Wheatfield_vertical_blogScientists and farmers have long been puzzled over why a field with a variety of plants seems to attract fewer plant-eating insects than farm land with just one type of crop. Now, a new study is shedding light on this interaction and shows that much of the discrepancy may have to do with the nutritional needs of insects. Returning plant diversity to farmland could be a key step toward sustainable pest control.

After studying 53 species of insects, researchers from Michigan State University found that bugs have narrow ranges of nutrient levels where they flourish. If the plants being fed on are too nutrient rich or poor, the insects are less likely to thrive. Bugs surrounded by diverse plants, however, are harmed much more by low-quality plants with the wrong nutrient levels than they are benefited by high-quality plants with high nutrient levels.

“Insects have a perfect nutrient level that they really like,” William Wetzel, Michigan State University entomologist and the study’s lead author, said in an article. “When it’s too high or too low, they do poorly.”
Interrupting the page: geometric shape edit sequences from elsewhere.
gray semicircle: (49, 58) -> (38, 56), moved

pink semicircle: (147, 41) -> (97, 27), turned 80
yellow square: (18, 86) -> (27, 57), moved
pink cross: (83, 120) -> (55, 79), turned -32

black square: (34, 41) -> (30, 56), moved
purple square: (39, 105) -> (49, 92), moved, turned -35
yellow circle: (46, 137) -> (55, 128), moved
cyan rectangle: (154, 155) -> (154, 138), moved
The problem with monocultures, Wetzel explains, is if an insect likes the crop, that insect has a large food supply to draw from all in one place. Conversely, a field containing a variety of plants does not offer a large block of food for the insect, so it will not get the nutrients it needs to survive and thrive.

“A monoculture is like a buffet for plant-eating insects where every dish is delicious,” Wetzel said. “A variable crop is like a buffet where every other dish is nasty.”
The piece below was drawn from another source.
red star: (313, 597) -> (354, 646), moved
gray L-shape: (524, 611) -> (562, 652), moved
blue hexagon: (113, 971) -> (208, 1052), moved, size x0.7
Many small farms around the world already include a diverse mixture of plants. But in most monocultures, the plants are bred to be as identical as possible. How can larger growers introduce more diversity while maintaining their same level of production? Well, according to the research, crop varieties could be bred with variable nutrient levels in the parts eaten by insects, for example, the leaves or roots, while the parts ate by consumers could be consistent. Or farmers could plant new mixtures of crop varieties or genotypes that differ in nutrient levels.

Next, Wetzel said he intends to take this research to the next level by using modern genetic resources to develop a model system for manipulating plant trait diversity in field populations and measuring the effects on insect populations and plant damage. Wetzel said this sort of genotype mixing for plants is already being done on some rice and wheat fields to reduce the spread of disease among the crops.

“So far people haven’t done that in ways to reduce insects,” Wetzel said. “But it shows that it’s possible to mix varieties and genotypes together. Now, we need to think about how to do that to control insects.”